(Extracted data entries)
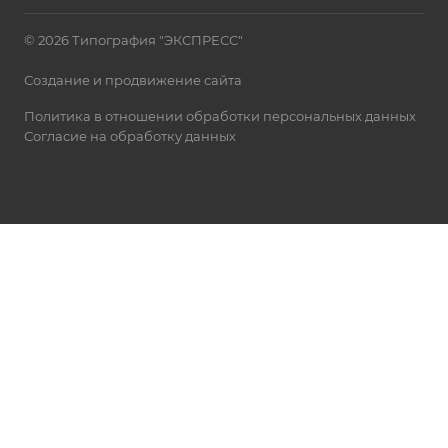
© 2026 Типография "ЭКСПРЕСС"
Создание и продвижение сайта
Политика в отношении обработки персональных данных
Согласие на обработку данных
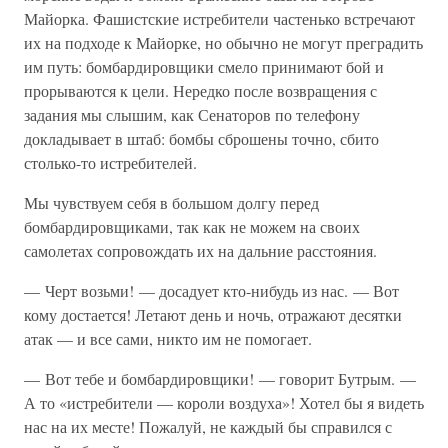
Майорка. Фашистские истребители частенько встречают
их на подходе к Майорке, но обычно не могут преградить
им путь: бомбардировщики смело принимают бой и
прорываются к цели. Нередко после возвращения с
задания мы слышим, как Сенаторов по телефону
докладывает в штаб: бомбы сброшены точно, сбито
столько-то истребителей.
Мы чувствуем себя в большом долгу перед
бомбардировщиками, так как не можем на своих
самолетах сопровождать их на дальние расстояния.
— Черт возьми! — досадует кто-нибудь из нас. — Вот
кому достается! Летают день и ночь, отражают десятки
атак — и все сами, никто им не помогает.
— Вот тебе и бомбардировщики! — говорит Бутрым. —
А то «истребители — короли воздуха»! Хотел бы я видеть
нас на их месте! Пожалуй, не каждый бы справился с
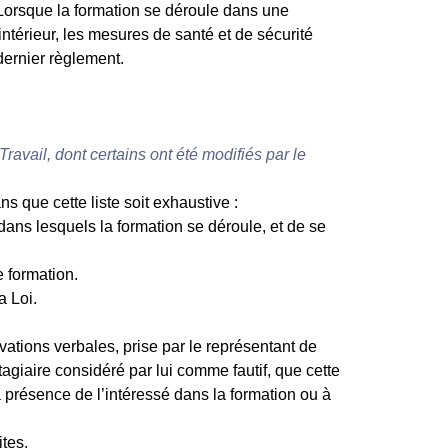
 Lorsque la formation se déroule dans une
ntérieur, les mesures de santé et de sécurité
dernier règlement.
ravail, dont certains ont été modifiés par le
ns que cette liste soit exhaustive :
dans lesquels la formation se déroule, et de se
 formation.
a Loi.
ations verbales, prise par le représentant de
agiaire considéré par lui comme fautif, que cette
 présence de l’intéressé dans la formation ou à
tes.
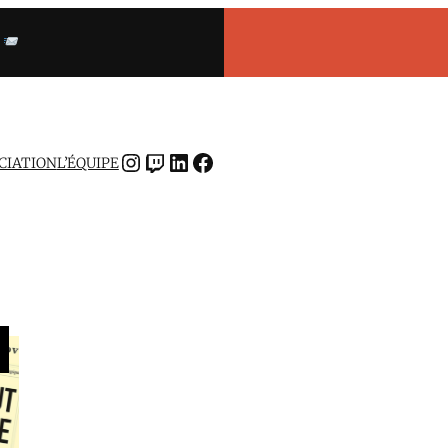
INSTAGRAM
TWITCH
LINKEDIN
FACEBOOK
OCIATION
L’ÉQUIPE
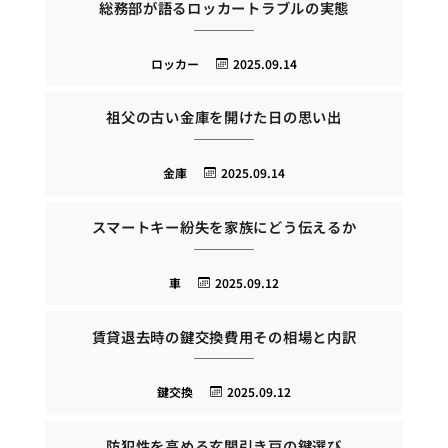
総務部が語るロッカートラブルの実態
ロッカー
2025.09.14
祖父の古い金庫を開けた日の思い出
金庫
2025.09.14
スマートキー紛失を家族にどう伝えるか
車
2025.09.12
賃貸退去時の鍵交換費用その相場と内訳
鍵交換
2025.09.12
防犯性を高める玄関引き戸の鍵選び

> The task: The answer must consist of each line from the data that includes the string "данных".

> Response below:
Политика в отношении обработки персональных данных
Согласие на обработку данных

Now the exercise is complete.